Mr T just carries on crapping only this time hes wiggling his ass in a mocking way and now poo is falling on chicos hair and neck. hes crying as would you probably if Mr T did this on you.

Seagal gets so mad about this that he runs up behind MrT and rams one broken half of the snooker cue up Mr T’s Ass and the other he whams hard into Mr.T’s nostril making both his eyes twitch uncontrollably. This looks really bad and chico is still crying as a guitar fucking wails out shit im so fuutredtfjgbinnbying PUMPED!!!11111!!!! now the audience are all inside out and are pouring salt all over each other to try and take their minds off how pumped they are getting and how great this fucking script is.

Then Seagal slashes MrTs thighs with his hands and puts glass and sticks and dirt into the cuts and punches them, this totally Kills Mr T who curls out yet another chocloate log on Chicos wimpy face making him and you cry even more.

to be continued…

LAZER JAXX MULTI ZONE WARZ 5!!!

DISTRIBUTOR: Searing Ring Productions

STARRING: Arnold Svarchenegglerz, Gary Coleman, STEVEN SEAGAL!!!111!!!

Synopsis:

In this madcap comedy romance action horror period drama, Seagal reprises his role as Freeman Stiffrod, a hard bitten, ex- navy SEALS FBI special forces police squad Internal Affairs investigator with a penchant for fluffy pillows. Stiffrod is retired and living out his life on the island of Pangu Pangu, teaching dolphins how to write poetry and teaching disabled kids how to fly. But all is not well on the island of Pangu Pangu as arch villain Rummstein Badong (played vigourously by Arnold Svarzeneggler) sets up his secret Evil Base there and begins plotting to take over the world through the medium of dance. BAdong’s most gifted dancer / assassin is Bobby ‘Twinkle Toes’ Killfarts, (with a barnstorming performance by Gary Coleman.). Twinkle Toes falls in love with one of Stiffrod’s dolphins, and begins dating him tentatively. Stiffrod knows something is up, and the scene is set for all hell to break loose on the idyllic island of Pangu Pangu! With special effects by multi award winning* artist Tony Hart, and an epic, sweeping soundtrack provided by whoever wins pop idol, this is a sure fire hit, guaranteed to please audiences of all ages**.

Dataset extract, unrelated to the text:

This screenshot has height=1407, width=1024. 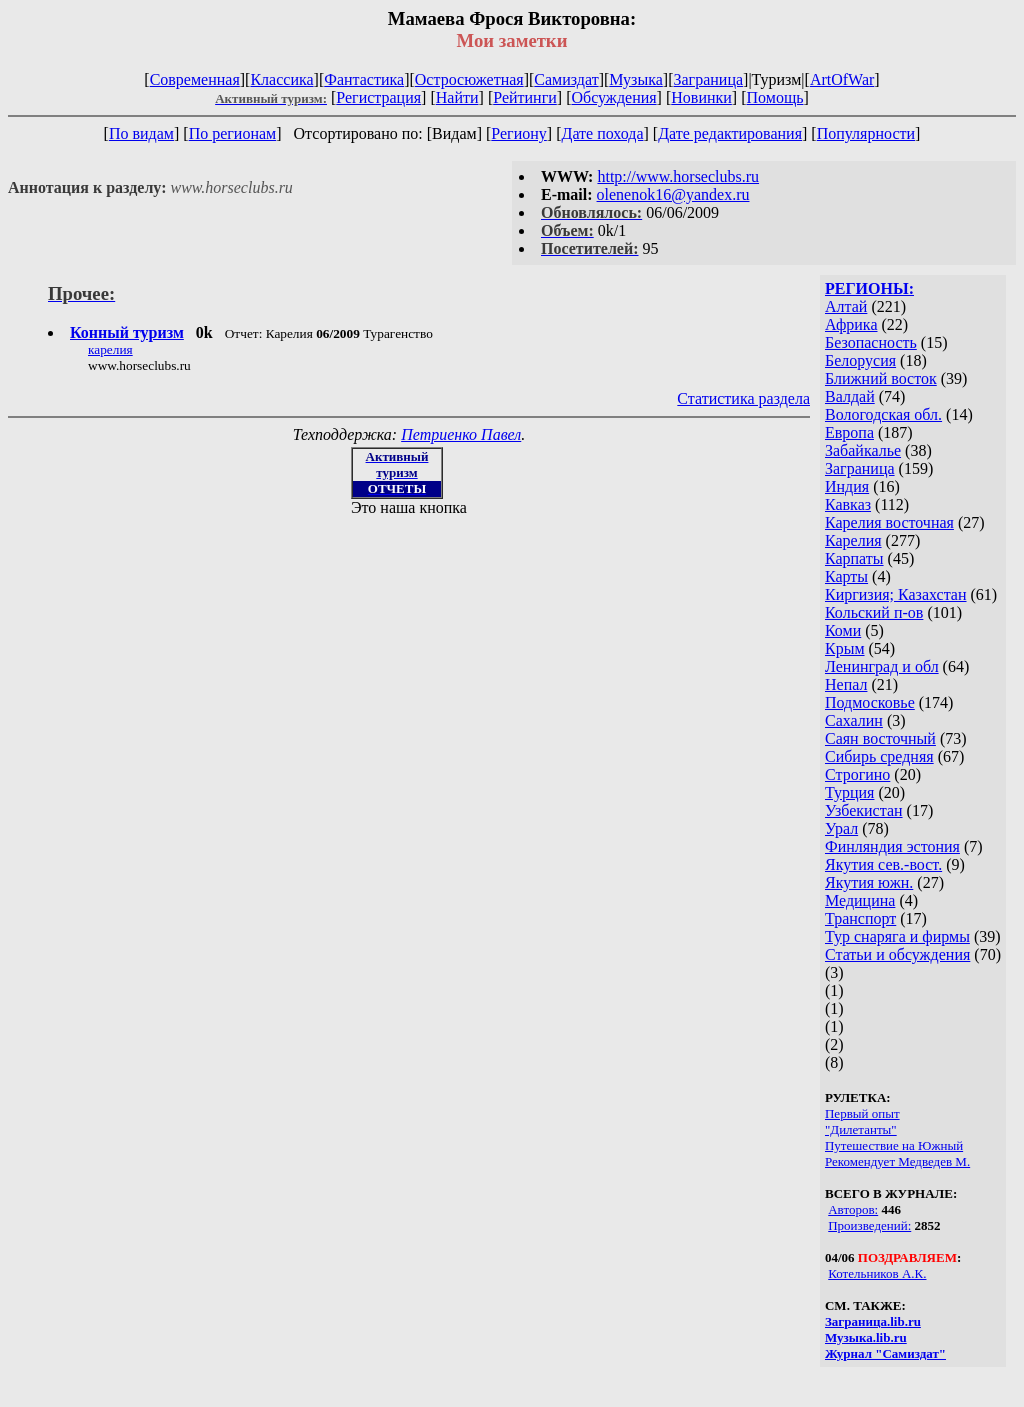 I want to click on Турция, so click(x=849, y=792).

With cameos by such gifted actors as the second duck from the left in scene 28 of babe the pig, one of sean connery’s eyebrows and the entire cast of ‘el dorado’, this is a film that Time magazine are predicting to be : “The worst film of all time, bar none.”

The Sunday telegraph called it “Absolutely atrocious. A drunk elephant with a pen shoved up its butt could crap out a better script in two seconds flat.”

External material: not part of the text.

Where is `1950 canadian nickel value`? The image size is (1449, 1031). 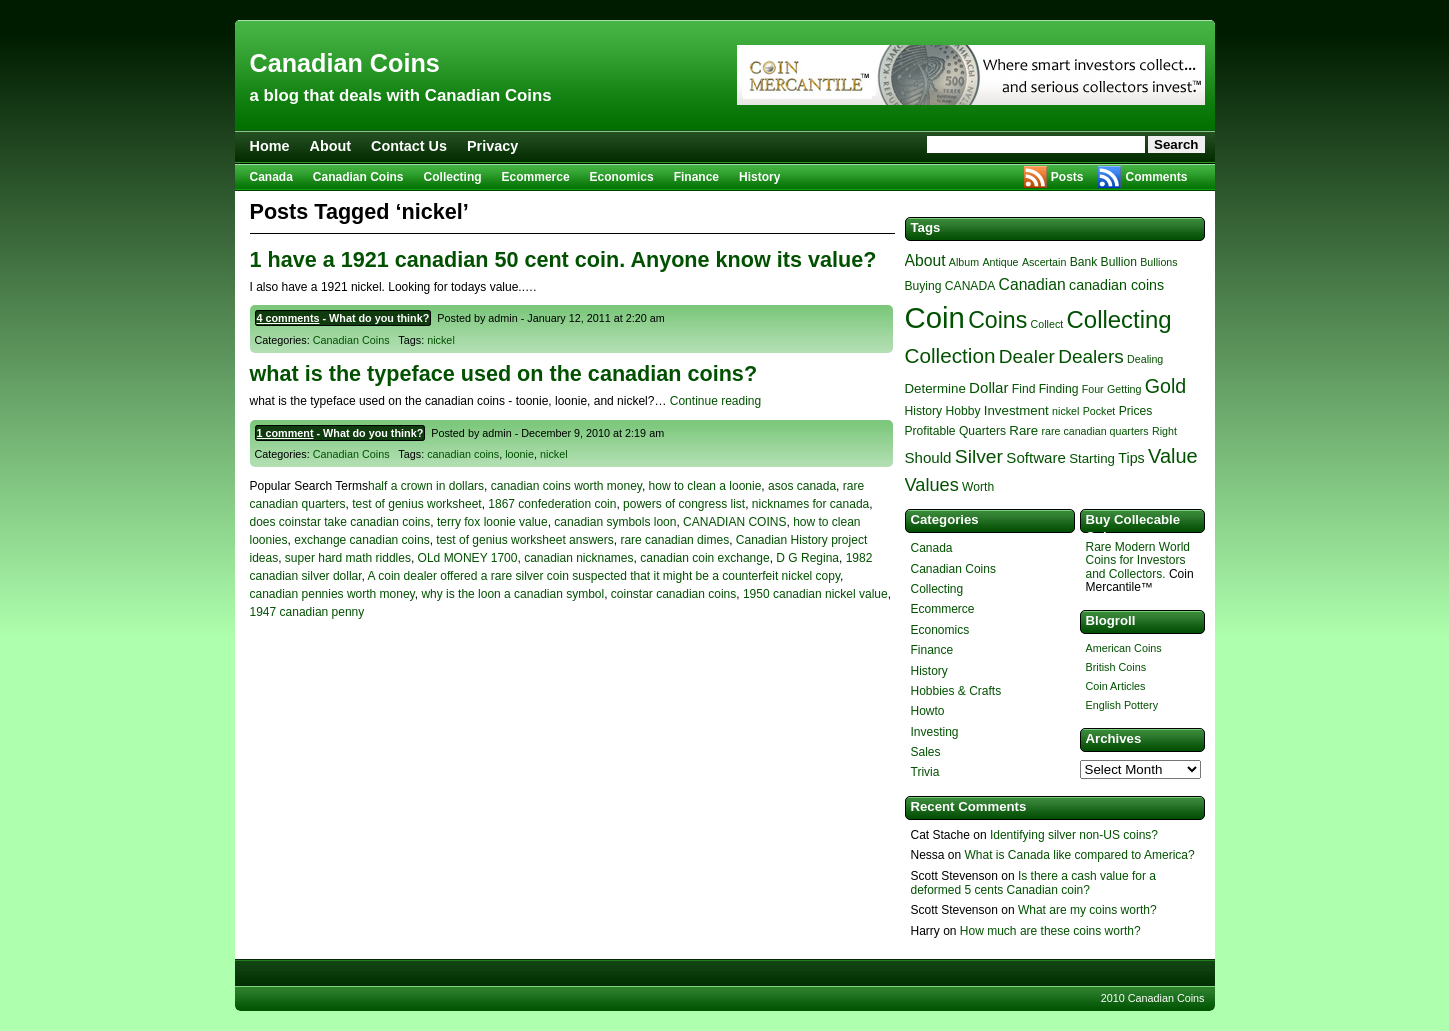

Rupert Mardleflange of Newsweek cheerfully predicted that “anybody who watches this obnoixious, steaming excuse for a movie will experience the unpleasant sensation of having their brains liquified due to staggering levels of stupidity and a complete lack of pumpitude.”

COMING TO A VIDEO SHOP BARGAIN BIN NEAR YOU!

*1972 BBC runner up prize for best drawing of a cow with a blindfold on in under 5 seconds

**Not a real guarantee. Movie will not appear to people between the age of 4 and 97 inclusive.

disclaimer – watching this movie may cause uncontrollably vomiting, nausea and a nasty case of lockjaw.